A profit and loss statement always covers a period — most commonly a calendar month, a fiscal quarter, or a full fiscal year. The header of every P&L should clearly state the period covered (for example, "For the Three Months Ended March 31, 2026") and the basis of accounting (cash or accrual). Within the report itself, line items are organized in a deliberate sequence: revenue at the top, then cost of goods sold to arrive at gross profit, then operating expenses to arrive at operating income, then non-operating items, interest expense, and income taxes to arrive at net income. This ordering — from revenue at the top to net income at the bottom — is why people refer to revenue as the "top line" and net income as the "bottom line."

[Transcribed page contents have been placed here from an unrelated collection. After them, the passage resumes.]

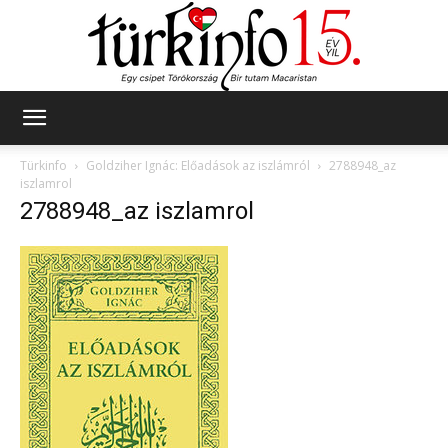
Türkinfo
Türkinfo
Goldziher Ignác: Előadások az iszlámról
2788948_az
iszlamrol
2788948_az iszlamrol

The P&L is intimately connected to the other financial statements. Net income from the bottom of the income statement flows into retained earnings on the balance sheet, increasing owners' equity. Net income is also the starting point of the indirect-method cash flow statement, which then adjusts for non-cash items like depreciation and changes in working capital to show how much cash the business actually generated. A P&L that does not reconcile to the balance sheet and cash flow statement is a P&L with errors — reconciling all three is one of the core month-end close tasks for any bookkeeper or controller.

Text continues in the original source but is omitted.